Records from a dataset
= Beginning of Section =
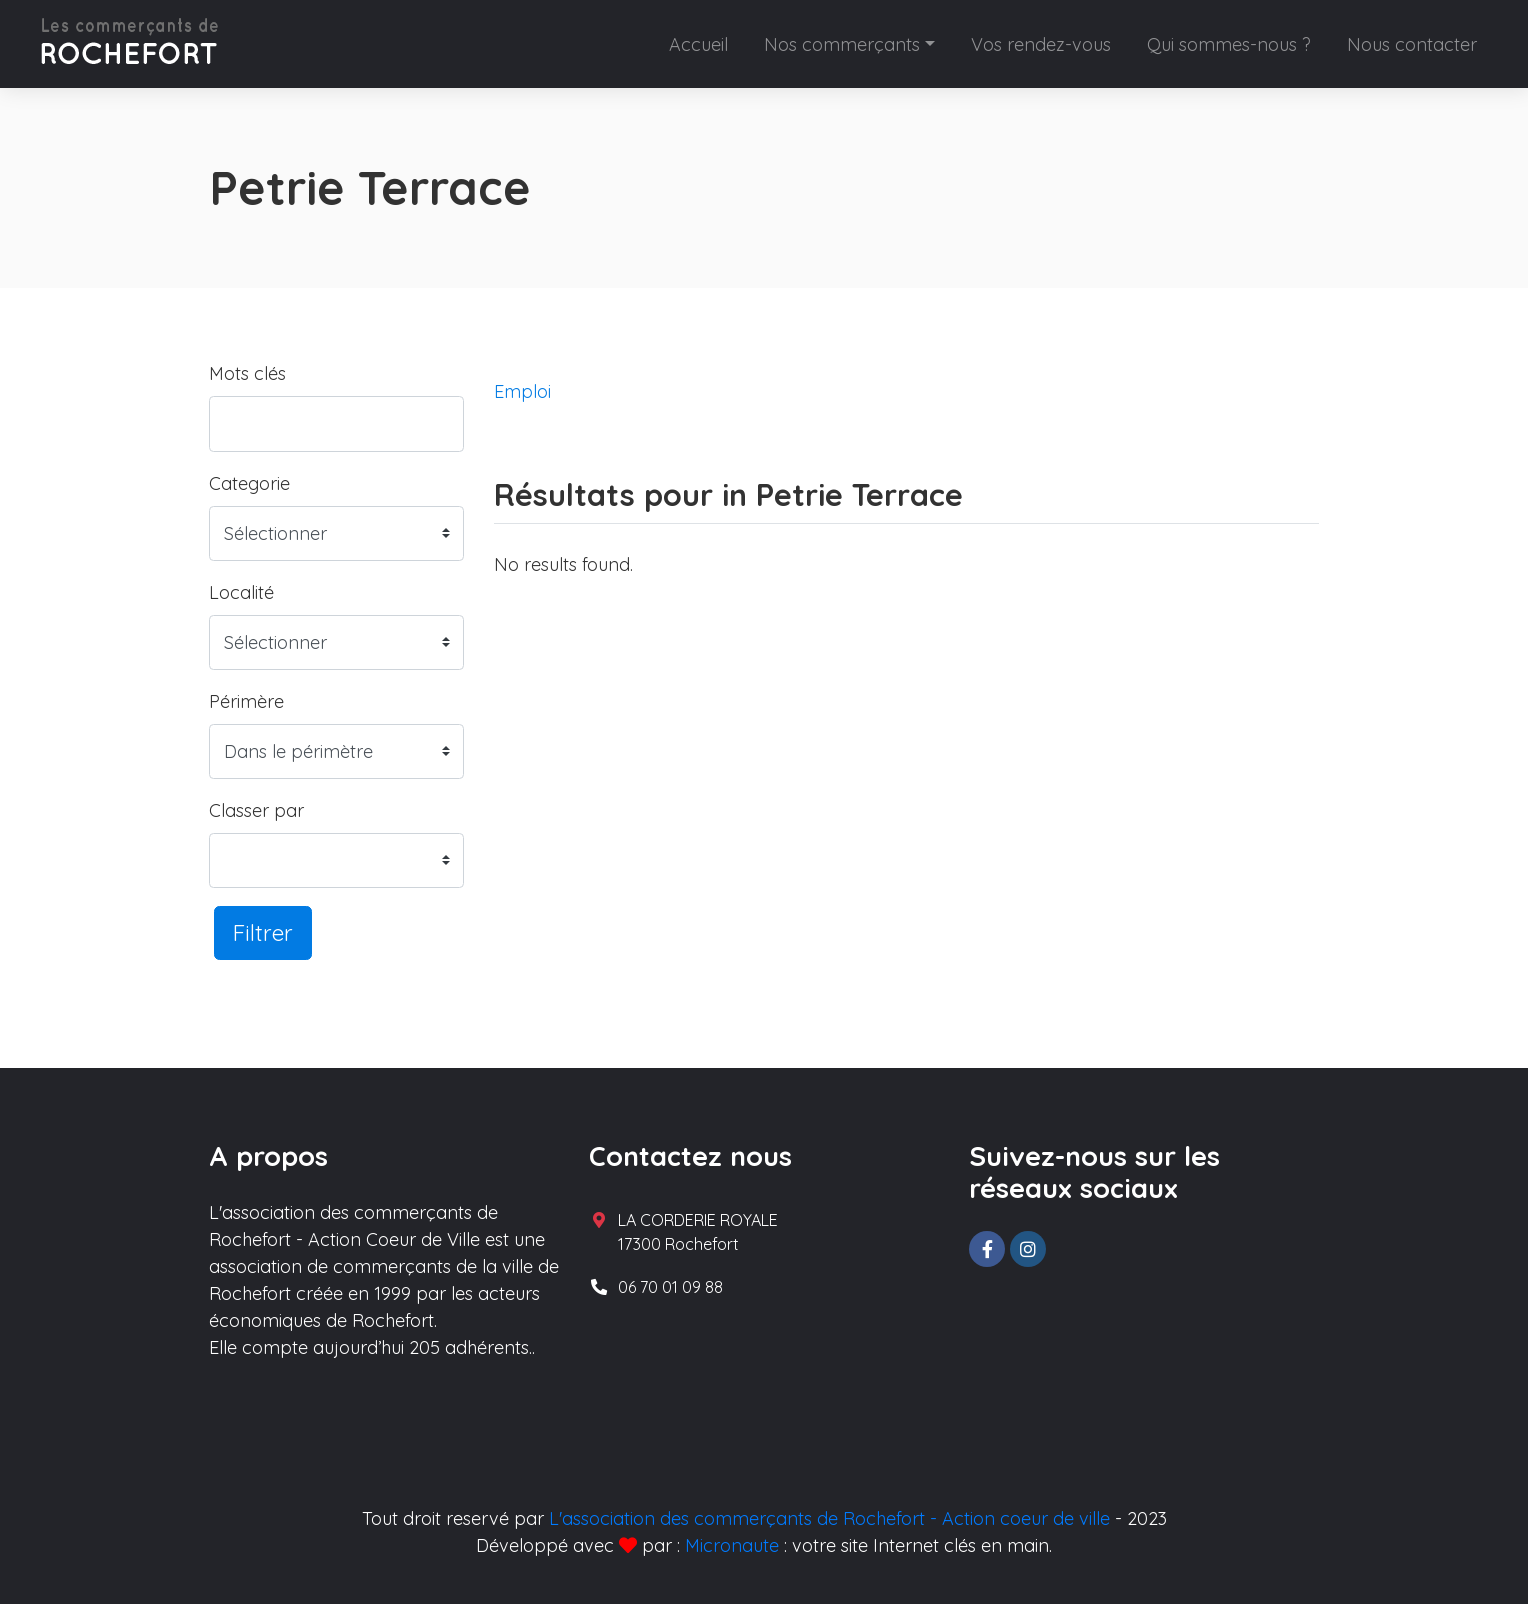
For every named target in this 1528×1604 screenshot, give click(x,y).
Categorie (249, 483)
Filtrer (263, 932)
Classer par (256, 810)
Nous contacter (1412, 44)
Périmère (246, 701)
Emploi (522, 391)
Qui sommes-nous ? (1229, 44)
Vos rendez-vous (1041, 44)
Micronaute (732, 1545)
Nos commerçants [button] (842, 44)
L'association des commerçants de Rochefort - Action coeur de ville (829, 1518)
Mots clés (247, 373)
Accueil (698, 44)
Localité (241, 592)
= End of Section =
WHAT THE EXERCISE ASKS :: Please repeat every record above exactly, leaving the pictures out.

RESPONSE BOX ::
For every named target in this 1528×1604 screenshot, give click(x,y).
Categorie (249, 483)
Filtrer (263, 932)
Classer par (256, 810)
Nous contacter (1412, 44)
Périmère (246, 701)
Emploi (522, 391)
Qui sommes-nous ? (1229, 44)
Vos rendez-vous (1041, 44)
Micronaute (732, 1545)
Nos commerçants [button] (842, 44)
L'association des commerçants de Rochefort - Action coeur de ville (829, 1518)
Mots clés (247, 373)
Accueil (698, 44)
Localité (241, 592)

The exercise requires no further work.